If you are living in BC and don’t have MSP or Interim Federal Health coverage, you can still get PrEP, although it will not be free. To access PrEP, you will need to either:

  • Pay for it yourself
  • Get it covered through a private insurer or extended health care
  • Buy it through the Davie Buyers Club

If you are Inuit, you can get free PrEP through the Non-Insured Health Benefits (NIHB) program, just like every other prescription. If you are First Nations or Metis and living in BC, you can get free PrEP through the HIV Drug Treatment Program at the BC Centre for Excellence.

What else should I know before starting PrEP?

If you would like to start on PrEP, you may want to read some additional information first. Have a look through our Frequently Asked Questions about HIV PrEP brochure. This brochure is also available in Spanish, Simplified Chinese and Punjabi.

What next?

Starting PrEP

Your first PrEP prescription is limited to a 30-44 day supply.

If you decide to continue on PrEP, you will need to be monitored regularly by a health care provider.  This includes a clinic visit with STI, HIV and kidney testing before each prescription can be renewed.

A maximum of 90 days (3 months) will be given for each PrEP prescription.

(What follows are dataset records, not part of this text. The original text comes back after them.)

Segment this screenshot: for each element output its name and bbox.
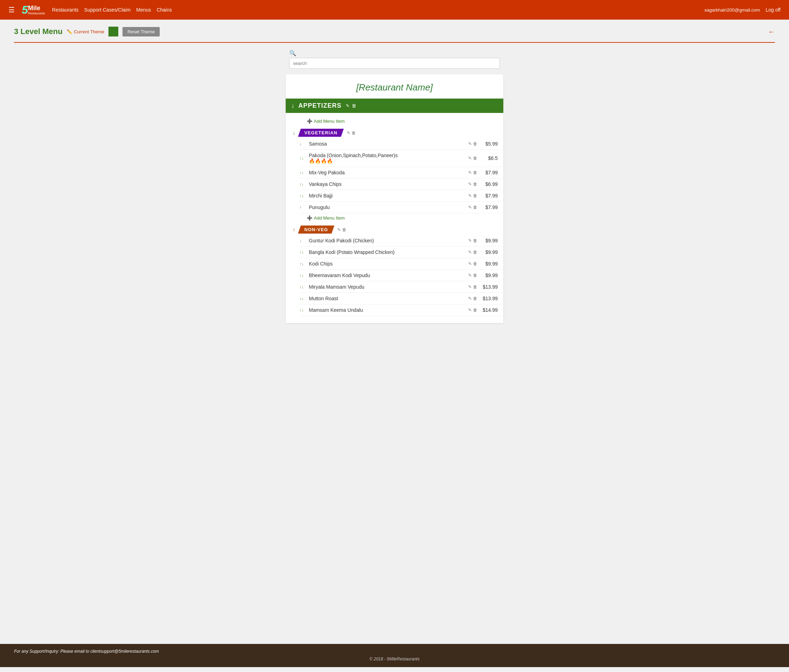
delete-mutton-button[interactable]: 🗑 [473, 296, 478, 301]
nonveg-menu-items: ↓ Guntur Kodi Pakodi (Chicken) ✎ 🗑 $9.99… [286, 235, 503, 316]
nav-support[interactable]: Support Cases/Claim [84, 7, 131, 13]
edit-bangla-button[interactable]: ✎ [468, 250, 472, 255]
subcat-nonveg-row: ↑ NON-VEG ✎ 🗑 [293, 226, 503, 234]
user-email: sagarkhatri200@gmail.com [704, 7, 760, 13]
logo-mile: Mile [28, 5, 40, 11]
logo-rest: Restaurants [28, 11, 45, 15]
delete-pakoda-button[interactable]: 🗑 [473, 156, 478, 161]
search-input[interactable] [289, 58, 500, 69]
delete-samosa-button[interactable]: 🗑 [473, 141, 478, 146]
delete-miryala-button[interactable]: 🗑 [473, 285, 478, 289]
edit-mamsam-button[interactable]: ✎ [468, 307, 472, 312]
menu-item-kodichips: ↑↓ Kodi Chips ✎ 🗑 $9.99 [300, 258, 503, 270]
edit-guntur-button[interactable]: ✎ [468, 238, 472, 243]
item-name-bheemavaram: Bheemavaram Kodi Vepudu [309, 272, 465, 278]
header: ☰ 5 Mile Restaurants Restaurants Support… [0, 0, 789, 20]
current-theme-label: Current Theme [74, 29, 104, 34]
item-price-bangla: $9.99 [480, 249, 498, 255]
item-name-mutton: Mutton Roast [309, 296, 465, 301]
item-name-punugulu: Punugulu [309, 204, 465, 210]
page-body: 3 Level Menu ✏️ Current Theme Reset Them… [0, 20, 789, 644]
reset-theme-button[interactable]: Reset Theme [123, 27, 160, 37]
item-edit-bheemavaram: ✎ 🗑 [468, 273, 478, 278]
item-arrows-pakoda: ↑↓ [300, 156, 306, 160]
delete-bangla-button[interactable]: 🗑 [473, 250, 478, 255]
menu-item-punugulu: ↑ Punugulu ✎ 🗑 $7.99 [300, 202, 503, 213]
item-price-kodichips: $9.99 [480, 261, 498, 267]
delete-kodichips-button[interactable]: 🗑 [473, 261, 478, 266]
item-edit-kodichips: ✎ 🗑 [468, 261, 478, 266]
theme-color-swatch[interactable] [109, 27, 118, 37]
subcat-badge-nonveg: NON-VEG [298, 226, 334, 234]
edit-category-button[interactable]: ✎ [346, 103, 350, 108]
edit-bheemavaram-button[interactable]: ✎ [468, 273, 472, 278]
item-name-mirchi: Mirchi Bajji [309, 193, 465, 199]
plus-icon-2: ➕ [307, 215, 312, 221]
menu-item-guntur: ↓ Guntur Kodi Pakodi (Chicken) ✎ 🗑 $9.99 [300, 235, 503, 247]
item-name-pakoda: Pakoda (Onion,Spinach,Potato,Paneer)s 🔥🔥… [309, 153, 465, 164]
nav-menus[interactable]: Menus [136, 7, 151, 13]
nav-chains[interactable]: Chains [157, 7, 172, 13]
delete-subcat-veg-button[interactable]: 🗑 [352, 131, 356, 135]
delete-mixveg-button[interactable]: 🗑 [473, 170, 478, 175]
item-name-miryala: Miryala Mamsam Vepudu [309, 284, 465, 290]
header-left: ☰ 5 Mile Restaurants Restaurants Support… [8, 3, 172, 16]
item-price-punugulu: $7.99 [480, 204, 498, 210]
item-arrows-bangla: ↑↓ [300, 250, 306, 254]
item-edit-bangla: ✎ 🗑 [468, 250, 478, 255]
add-menu-item-veg-label: Add Menu Item [314, 215, 345, 221]
edit-samosa-button[interactable]: ✎ [468, 141, 472, 146]
search-icon: 🔍 [289, 50, 296, 56]
item-arrows-vankaya: ↑↓ [300, 182, 306, 186]
footer-support-text: For any Support/Inquiry: Please email to… [14, 649, 775, 654]
delete-mirchi-button[interactable]: 🗑 [473, 193, 478, 198]
edit-subcat-veg-button[interactable]: ✎ [347, 131, 350, 135]
add-menu-item-veg-bottom[interactable]: ➕ Add Menu Item [286, 213, 345, 223]
section-divider [14, 42, 775, 43]
edit-subcat-nonveg-button[interactable]: ✎ [337, 227, 341, 232]
back-button[interactable]: ← [768, 28, 775, 36]
item-edit-mutton: ✎ 🗑 [468, 296, 478, 301]
delete-vankaya-button[interactable]: 🗑 [473, 182, 478, 186]
item-name-mamsam: Mamsam Keema Undalu [309, 307, 465, 313]
subcat-arrow-up: ↑ [293, 227, 295, 232]
edit-punugulu-button[interactable]: ✎ [468, 205, 472, 210]
subcat-arrow-down: ↓ [293, 130, 295, 136]
menu-item-mirchi: ↑↓ Mirchi Bajji ✎ 🗑 $7.99 [300, 190, 503, 202]
search-icon-row: 🔍 [289, 50, 500, 56]
edit-kodichips-button[interactable]: ✎ [468, 261, 472, 266]
edit-miryala-button[interactable]: ✎ [468, 285, 472, 289]
delete-category-button[interactable]: 🗑 [352, 103, 356, 108]
fire-emojis-pakoda: 🔥🔥🔥🔥 [309, 158, 333, 164]
add-menu-item-button-top[interactable]: ➕ Add Menu Item [286, 116, 345, 126]
item-edit-mirchi: ✎ 🗑 [468, 193, 478, 198]
delete-subcat-nonveg-button[interactable]: 🗑 [342, 227, 347, 232]
logoff-link[interactable]: Log off [765, 7, 781, 13]
delete-bheemavaram-button[interactable]: 🗑 [473, 273, 478, 278]
edit-mixveg-button[interactable]: ✎ [468, 170, 472, 175]
nav-links: Restaurants Support Cases/Claim Menus Ch… [52, 7, 172, 13]
delete-guntur-button[interactable]: 🗑 [473, 238, 478, 243]
subcat-vegeterian-row: ↓ VEGETERIAN ✎ 🗑 [293, 129, 503, 137]
item-name-guntur: Guntur Kodi Pakodi (Chicken) [309, 238, 465, 244]
logo-area: 5 Mile Restaurants [22, 3, 45, 16]
edit-mirchi-button[interactable]: ✎ [468, 193, 472, 198]
item-edit-mixveg: ✎ 🗑 [468, 170, 478, 175]
hamburger-icon[interactable]: ☰ [8, 6, 15, 14]
header-right: sagarkhatri200@gmail.com Log off [704, 7, 781, 13]
delete-punugulu-button[interactable]: 🗑 [473, 205, 478, 210]
item-arrows-mutton: ↑↓ [300, 296, 306, 301]
edit-mutton-button[interactable]: ✎ [468, 296, 472, 301]
category-name-appetizers: APPETIZERS [298, 102, 342, 110]
edit-vankaya-button[interactable]: ✎ [468, 182, 472, 186]
menu-item-mamsam: ↑↓ Mamsam Keema Undalu ✎ 🗑 $14.99 [300, 304, 503, 316]
item-edit-punugulu: ✎ 🗑 [468, 205, 478, 210]
current-theme-button[interactable]: ✏️ Current Theme [67, 29, 104, 34]
plus-icon: ➕ [307, 119, 312, 124]
menu-item-mutton: ↑↓ Mutton Roast ✎ 🗑 $13.99 [300, 293, 503, 304]
nav-restaurants[interactable]: Restaurants [52, 7, 78, 13]
item-arrows-kodichips: ↑↓ [300, 262, 306, 266]
edit-pakoda-button[interactable]: ✎ [468, 156, 472, 161]
delete-mamsam-button[interactable]: 🗑 [473, 307, 478, 312]
menu-item-vankaya: ↑↓ Vankaya Chips ✎ 🗑 $6.99 [300, 178, 503, 190]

To make follow-up testing easier, sign-up to receive PrEP testing reminders by email or text.

Where do I pick up my PrEP?

If you live in Vancouver or the Greater Vancouver area, you can pick up PrEP directly from the St. Paul’s Hospital Ambulatory Pharmacy.

If you live outside the Greater Vancouver area, you can make arrangements to have your medication delivered to your health care provider’s office, a Health Unit, pharmacy, or other location, as long as the location is agreed on by your health care provider and the HIV Drug Treatment Program.